| ACTIVITY |
Copy the records below character for character.

| SUPPLIED MATERIAL |
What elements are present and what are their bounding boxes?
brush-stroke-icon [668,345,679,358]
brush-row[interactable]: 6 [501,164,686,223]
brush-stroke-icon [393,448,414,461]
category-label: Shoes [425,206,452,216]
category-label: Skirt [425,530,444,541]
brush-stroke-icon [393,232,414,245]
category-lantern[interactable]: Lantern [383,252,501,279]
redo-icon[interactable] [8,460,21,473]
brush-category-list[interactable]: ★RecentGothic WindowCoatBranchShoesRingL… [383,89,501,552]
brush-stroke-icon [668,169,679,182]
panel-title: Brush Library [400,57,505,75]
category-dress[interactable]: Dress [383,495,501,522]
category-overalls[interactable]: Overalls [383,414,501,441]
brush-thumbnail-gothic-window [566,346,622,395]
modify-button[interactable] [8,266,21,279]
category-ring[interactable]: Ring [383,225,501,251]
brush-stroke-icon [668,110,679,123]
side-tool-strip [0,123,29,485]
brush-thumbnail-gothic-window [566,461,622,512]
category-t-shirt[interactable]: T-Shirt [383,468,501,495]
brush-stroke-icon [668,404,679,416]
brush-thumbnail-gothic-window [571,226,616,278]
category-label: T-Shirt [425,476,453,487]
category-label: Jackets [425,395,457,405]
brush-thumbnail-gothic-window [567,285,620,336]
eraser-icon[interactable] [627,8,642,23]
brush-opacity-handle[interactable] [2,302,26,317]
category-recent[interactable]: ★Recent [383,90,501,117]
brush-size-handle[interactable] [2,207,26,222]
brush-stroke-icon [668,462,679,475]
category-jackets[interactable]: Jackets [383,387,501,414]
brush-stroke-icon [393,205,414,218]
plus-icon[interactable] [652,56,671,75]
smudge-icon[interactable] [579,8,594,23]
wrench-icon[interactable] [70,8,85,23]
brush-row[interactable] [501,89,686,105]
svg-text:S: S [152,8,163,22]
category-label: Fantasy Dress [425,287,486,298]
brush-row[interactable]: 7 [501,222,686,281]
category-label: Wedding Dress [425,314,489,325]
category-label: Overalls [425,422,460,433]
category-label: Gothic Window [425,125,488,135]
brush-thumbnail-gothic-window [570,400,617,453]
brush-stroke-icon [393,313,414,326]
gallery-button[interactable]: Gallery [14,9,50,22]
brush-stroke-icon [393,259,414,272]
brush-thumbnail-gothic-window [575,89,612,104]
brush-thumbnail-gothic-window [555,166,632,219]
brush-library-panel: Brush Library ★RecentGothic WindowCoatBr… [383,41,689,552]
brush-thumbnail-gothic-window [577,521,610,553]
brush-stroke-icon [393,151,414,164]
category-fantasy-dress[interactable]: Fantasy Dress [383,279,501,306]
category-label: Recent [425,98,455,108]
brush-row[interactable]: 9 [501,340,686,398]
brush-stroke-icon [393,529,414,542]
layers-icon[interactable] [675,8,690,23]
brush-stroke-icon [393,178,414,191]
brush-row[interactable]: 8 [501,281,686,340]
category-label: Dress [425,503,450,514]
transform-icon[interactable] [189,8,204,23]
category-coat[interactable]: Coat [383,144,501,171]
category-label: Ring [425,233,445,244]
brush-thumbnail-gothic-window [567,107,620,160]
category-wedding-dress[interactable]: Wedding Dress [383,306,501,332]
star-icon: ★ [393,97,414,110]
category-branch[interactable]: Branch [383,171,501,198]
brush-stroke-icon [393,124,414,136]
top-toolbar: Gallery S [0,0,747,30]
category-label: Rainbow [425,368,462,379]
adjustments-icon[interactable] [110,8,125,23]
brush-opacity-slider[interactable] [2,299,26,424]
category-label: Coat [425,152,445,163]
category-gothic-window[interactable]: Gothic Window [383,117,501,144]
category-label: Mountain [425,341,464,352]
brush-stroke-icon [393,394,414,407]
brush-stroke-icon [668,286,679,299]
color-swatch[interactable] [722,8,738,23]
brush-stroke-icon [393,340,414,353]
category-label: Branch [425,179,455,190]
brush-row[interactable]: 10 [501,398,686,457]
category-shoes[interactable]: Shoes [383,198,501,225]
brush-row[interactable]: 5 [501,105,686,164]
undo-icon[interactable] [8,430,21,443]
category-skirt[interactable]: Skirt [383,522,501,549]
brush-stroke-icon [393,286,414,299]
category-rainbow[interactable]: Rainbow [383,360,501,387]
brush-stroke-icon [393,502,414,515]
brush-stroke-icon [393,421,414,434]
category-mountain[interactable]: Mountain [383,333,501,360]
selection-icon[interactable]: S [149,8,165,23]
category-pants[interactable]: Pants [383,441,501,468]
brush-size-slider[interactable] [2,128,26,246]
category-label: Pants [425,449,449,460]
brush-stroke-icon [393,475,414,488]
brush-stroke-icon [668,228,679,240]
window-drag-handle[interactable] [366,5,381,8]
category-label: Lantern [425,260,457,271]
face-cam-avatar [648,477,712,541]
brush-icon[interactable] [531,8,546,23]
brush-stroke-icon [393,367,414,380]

| WRITTEN RESPONSE |
What elements are present and what are their bounding boxes?
brush-stroke-icon [668,345,679,358]
brush-row[interactable]: 6 [501,164,686,223]
brush-stroke-icon [393,448,414,461]
category-label: Shoes [425,206,452,216]
category-label: Skirt [425,530,444,541]
brush-stroke-icon [393,232,414,245]
category-lantern[interactable]: Lantern [383,252,501,279]
redo-icon[interactable] [8,460,21,473]
brush-category-list[interactable]: ★RecentGothic WindowCoatBranchShoesRingL… [383,89,501,552]
brush-stroke-icon [668,169,679,182]
panel-title: Brush Library [400,57,505,75]
category-dress[interactable]: Dress [383,495,501,522]
category-overalls[interactable]: Overalls [383,414,501,441]
brush-thumbnail-gothic-window [566,346,622,395]
modify-button[interactable] [8,266,21,279]
category-ring[interactable]: Ring [383,225,501,251]
brush-stroke-icon [668,110,679,123]
side-tool-strip [0,123,29,485]
brush-thumbnail-gothic-window [566,461,622,512]
category-t-shirt[interactable]: T-Shirt [383,468,501,495]
brush-stroke-icon [668,404,679,416]
brush-thumbnail-gothic-window [571,226,616,278]
category-label: T-Shirt [425,476,453,487]
category-label: Jackets [425,395,457,405]
brush-thumbnail-gothic-window [567,285,620,336]
eraser-icon[interactable] [627,8,642,23]
brush-opacity-handle[interactable] [2,302,26,317]
category-recent[interactable]: ★Recent [383,90,501,117]
brush-size-handle[interactable] [2,207,26,222]
brush-stroke-icon [668,462,679,475]
category-jackets[interactable]: Jackets [383,387,501,414]
brush-stroke-icon [393,205,414,218]
plus-icon[interactable] [652,56,671,75]
smudge-icon[interactable] [579,8,594,23]
wrench-icon[interactable] [70,8,85,23]
brush-row[interactable] [501,89,686,105]
svg-text:S: S [152,8,163,22]
category-label: Fantasy Dress [425,287,486,298]
brush-row[interactable]: 7 [501,222,686,281]
category-label: Wedding Dress [425,314,489,325]
category-label: Overalls [425,422,460,433]
category-label: Gothic Window [425,125,488,135]
brush-thumbnail-gothic-window [570,400,617,453]
brush-stroke-icon [393,313,414,326]
gallery-button[interactable]: Gallery [14,9,50,22]
brush-stroke-icon [393,259,414,272]
brush-thumbnail-gothic-window [575,89,612,104]
brush-thumbnail-gothic-window [555,166,632,219]
brush-library-panel: Brush Library ★RecentGothic WindowCoatBr… [383,41,689,552]
brush-thumbnail-gothic-window [577,521,610,553]
brush-stroke-icon [393,151,414,164]
category-fantasy-dress[interactable]: Fantasy Dress [383,279,501,306]
category-label: Recent [425,98,455,108]
brush-row[interactable]: 9 [501,340,686,398]
brush-stroke-icon [393,529,414,542]
layers-icon[interactable] [675,8,690,23]
brush-stroke-icon [393,178,414,191]
brush-row[interactable]: 8 [501,281,686,340]
category-label: Dress [425,503,450,514]
transform-icon[interactable] [189,8,204,23]
category-coat[interactable]: Coat [383,144,501,171]
category-label: Ring [425,233,445,244]
brush-thumbnail-gothic-window [567,107,620,160]
category-wedding-dress[interactable]: Wedding Dress [383,306,501,332]
star-icon: ★ [393,97,414,110]
category-branch[interactable]: Branch [383,171,501,198]
brush-stroke-icon [393,124,414,136]
top-toolbar: Gallery S [0,0,747,30]
category-label: Rainbow [425,368,462,379]
adjustments-icon[interactable] [110,8,125,23]
brush-opacity-slider[interactable] [2,299,26,424]
category-label: Coat [425,152,445,163]
category-gothic-window[interactable]: Gothic Window [383,117,501,144]
category-label: Mountain [425,341,464,352]
brush-stroke-icon [393,394,414,407]
brush-stroke-icon [668,286,679,299]
color-swatch[interactable] [722,8,738,23]
brush-stroke-icon [393,340,414,353]
category-label: Branch [425,179,455,190]
brush-row[interactable]: 10 [501,398,686,457]
category-shoes[interactable]: Shoes [383,198,501,225]
brush-row[interactable]: 5 [501,105,686,164]
undo-icon[interactable] [8,430,21,443]
category-skirt[interactable]: Skirt [383,522,501,549]
brush-stroke-icon [393,286,414,299]
category-rainbow[interactable]: Rainbow [383,360,501,387]
brush-stroke-icon [393,502,414,515]
brush-stroke-icon [393,421,414,434]
category-mountain[interactable]: Mountain [383,333,501,360]
selection-icon[interactable]: S [149,8,165,23]
category-pants[interactable]: Pants [383,441,501,468]
brush-size-slider[interactable] [2,128,26,246]
category-label: Pants [425,449,449,460]
brush-stroke-icon [393,475,414,488]
brush-stroke-icon [668,228,679,240]
window-drag-handle[interactable] [366,5,381,8]
category-label: Lantern [425,260,457,271]
face-cam-avatar [648,477,712,541]
brush-icon[interactable] [531,8,546,23]
brush-stroke-icon [393,367,414,380]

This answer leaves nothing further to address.